Reaction preprocessing tools

These details have not been verified by PyPI

Project links

Project description

RXN reaction preprocessing

This repository is devoted to preprocessing chemical reactions: standardization, filtering, etc. It also includes code for stable train/test/validation splits and data augmentation.

Links:

System Requirements

This package is supported on all operating systems. It has been tested on the following systems:

macOS: Big Sur (11.1)
Linux: Ubuntu 18.04.4

A Python version of 3.7 or greater is recommended.

Installation guide

The package can be installed from Pypi:

pip install rxn-reaction-preprocessing[rdkit]

You can leave out [rdkit] if you prefer to install rdkit manually (via Conda or Pypi).

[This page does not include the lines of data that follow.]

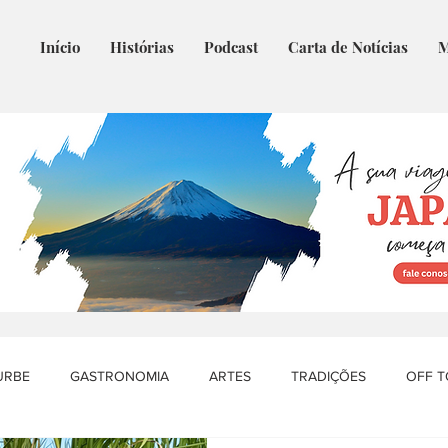
Início
Histórias
Podcast
Carta de Notícias
M
URBE
GASTRONOMIA
ARTES
TRADIÇÕES
OFF 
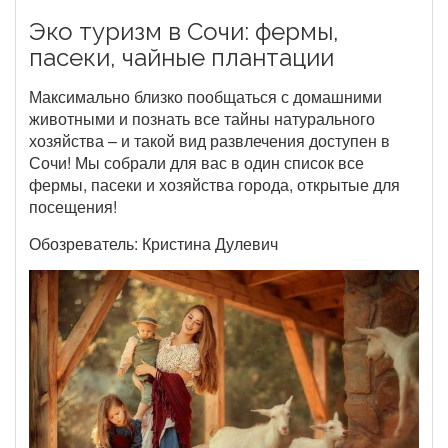
Эко туризм в Сочи: фермы,
пасеки, чайные плантации
Максимально близко пообщаться с домашними
животными и познать все тайны натурального
хозяйства – и такой вид развлечения доступен в
Сочи! Мы собрали для вас в один список все
фермы, пасеки и хозяйства города, открытые для
посещения!
Обозреватель: Кристина Дулевич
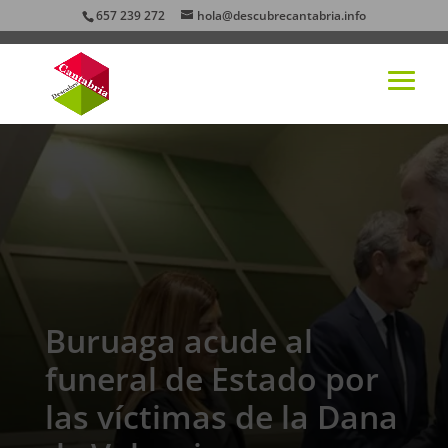
657 239 272
hola@descubrecantabria.info
Buruaga acude al
funeral de Estado por
las víctimas de la Dana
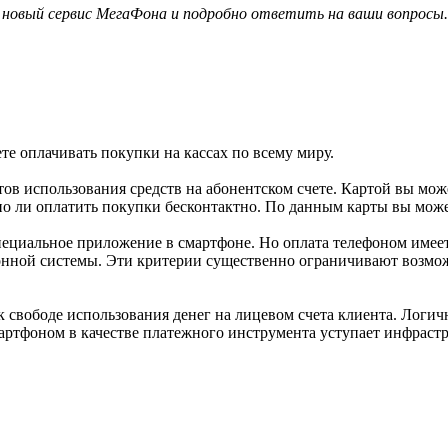
новый сервис МегаФона и подробно ответить на ваши вопросы.
те оплачивать покупки на кассах по всему миру.
ов использования средств на абонентском счете. Картой вы мож
жно ли оплатить покупки бесконтактно. По данным карты вы мож
ециальное приложение в смартфоне. Но оплата телефоном имеет
онной системы. Эти критерии существенно ограничивают возмож
свободе использования денег на лицевом счета клиента. Логич
ртфоном в качестве платежного инструмента уступает инфрастр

For local development, the package can be installed with:

pip install -e ".[dev]"

Usage

The following command line scripts are installed with the package.

rxn-data-pipeline

Wrapper for all other scripts. Allows constructing flexible data pipelines. Entrypoint for Hydra structured configuration.

For an overview of all available configuration parameters and default values, run: rxn-data-pipeline --cfg job.

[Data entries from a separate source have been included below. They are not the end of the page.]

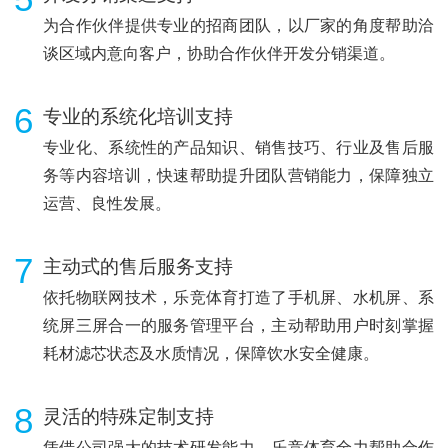
为合作伙伴提供专业的招商团队，以厂家的角度帮助洽
谈区域内意向客户，协助合作伙伴开发分销渠道。
6
专业的系统化培训支持
专业化、系统性的产品知识、销售技巧、行业及售后服
务等内容培训，快速帮助提升团队营销能力，保障独立
运营、良性发展。
7
主动式的售后服务支持
依托物联网技术，乐竞体育打造了手机屏、水机屏、系
统屏三屏合一的服务管理平台，主动帮助用户时刻掌握
耗材滤芯状态及水质情况，保障饮水安全健康。
8
灵活的特殊定制支持
凭借公司强大的技术研发能力，乐竞体育全力帮助合作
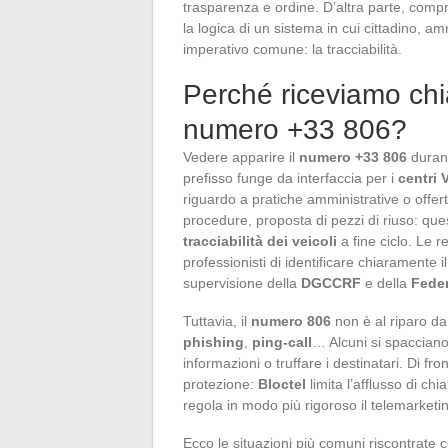
trasparenza e ordine. D’altra parte, compr
la logica di un sistema in cui cittadino, 
imperativo comune: la tracciabilità.
Perché riceviamo ch
numero +33 806?
Vedere apparire il
numero +33 806
durant
prefisso funge da interfaccia per i
centri
riguardo a pratiche amministrative o offe
procedure, proposta di pezzi di riuso: que
tracciabilità dei veicoli
a fine ciclo. Le 
professionisti di identificare chiaramente i
supervisione della
DGCCRF
e della
Feder
Tuttavia, il
numero 806
non è al riparo da
phishing
,
ping-call
… Alcuni si spacciano
informazioni o truffare i destinatari. Di fro
protezione:
Bloctel
limita l’afflusso di ch
regola in modo più rigoroso il telemarketi
Ecco le situazioni più comuni riscontrate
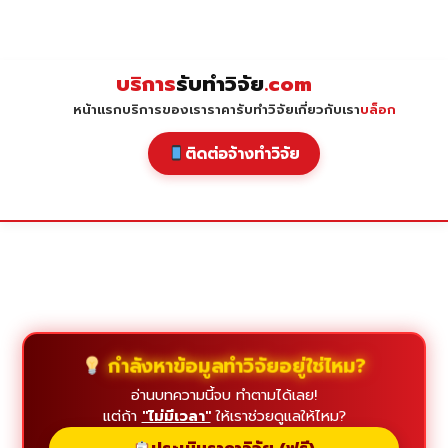
Skip
to
content
บริการ
รับทำวิจัย
.com
หน้าแรก
บริการของเรา
ราคารับทำวิจัย
เกี่ยวกับเรา
บล็อก
ติดต่อจ้างทำวิจัย
กำลังหาข้อมูลทำวิจัยอยู่ใช่ไหม?
อ่านบทความนี้จบ ทำตามได้เลย!
แต่ถ้า
"ไม่มีเวลา"
ให้เราช่วยดูแลให้ไหม?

Configuration using YAML (see the file config.py for more options and their meaning):

defaults:
  - base_config

data:
  path: /tmp/inference/input.csv
  proc_dir: /tmp/rxn-preproc/exp
common:
  sequence:
    # Define which steps and in which order to execute:
    - IMPORT
    - STANDARDIZE
    - PREPROCESS
    - SPLIT
    - TOKENIZE
  fragment_bond: TILDE
preprocess:
  min_products: 0
split:
  split_ratio: 0.05
tokenize:
  input_output_pairs:
    - inp: ${data.proc_dir}/${data.name}.processed.train.csv
      out: ${data.proc_dir}/${data.name}.processed.train
    - inp: ${data.proc_dir}/${data.name}.processed.validation.csv
      out: ${data.proc_dir}/${data.name}.processed.validation
    - inp: ${data.proc_dir}/${data.name}.processed.test.csv
      out: ${data.proc_dir}/${data.name}.processed.test

rxn-data-pipeline --config-dir . --config-name example_config

Configuration using command line arguments (example):

rxn-data-pipeline \
  data.path=/path/to/data/rxns-small.csv \
  data.proc_dir=/path/to/proc/dir \
  common.fragment_bond=TILDE \
  rxn_import.data_format=TXT \
  tokenize.input_output_pairs.0.out=train.txt \
  tokenize.input_output_pairs.1.out=validation.txt \
  tokenize.input_output_pairs.2.out=test.txt

Note about reading CSV files

Pandas appears not to always be able to write a CSV and re-read it if it contains Windows carriage returns. In order for the scripts to work despite this, all the pd.read_csv function calls should include the argument lineterminator='\n'.

Examples

A pipeline supporting augmentation

A config supporting augmentation of the training split called train-augmentation-config.yaml:

defaults:
  - base_config

data:
  name: pipeline-with-augmentation
  path: /tmp/file-with-reactions.txt
  proc_dir: /tmp/rxn-preprocessing/experiment
common:
  sequence:
    # Define which steps and in which order to execute:
    - IMPORT
    - STANDARDIZE
    - PREPROCESS
    - SPLIT
    - AUGMENT
    - TOKENIZE
  fragment_bond: TILDE
rxn_import:
  data_format: TXT
preprocess:
  min_products: 1
split:
  input_file_path: ${preprocess.output_file_path}
  split_ratio: 0.05
augment:
  input_file_path: ${data.proc_dir}/${data.name}.processed.train.csv
  output_file_path: ${data.proc_dir}/${data.name}.augmented.train.csv
  permutations: 10
  tokenize: false
  random_type: rotated
tokenize:
  input_output_pairs:
    - inp: ${data.proc_dir}/${data.name}.augmented.train.csv
      out: ${data.proc_dir}/${data.name}.augmented.train
      reaction_column_name: rxn_rotated
    - inp: ${data.proc_dir}/${data.name}.processed.validation.csv
      out: ${data.proc_dir}/${data.name}.processed.validation
    - inp: ${data.proc_dir}/${data.name}.processed.test.csv
      out: ${data.proc_dir}/${data.name}.processed.test

rxn-data-pipeline --config-dir . --config-name train-augmentation-config

Project details

These details have not been verified by PyPI

Project links

Release history Release notifications | RSS feed

This version

2.6.0

Sep 10, 2025

2.5.0

Aug 13, 2025

2.4.0

Sep 18, 2023

2.3.0

Sep 9, 2023

2.2.0

Aug 17, 2023

2.1.0

Jun 12, 2023

2.0.3

May 3, 2023

2.0.2

Sep 30, 2022

Download files

Download the file for your platform. If you're not sure which to choose, learn more about installing packages.

Source Distribution

rxn_reaction_preprocessing-2.6.0.tar.gz (97.3 kB view details)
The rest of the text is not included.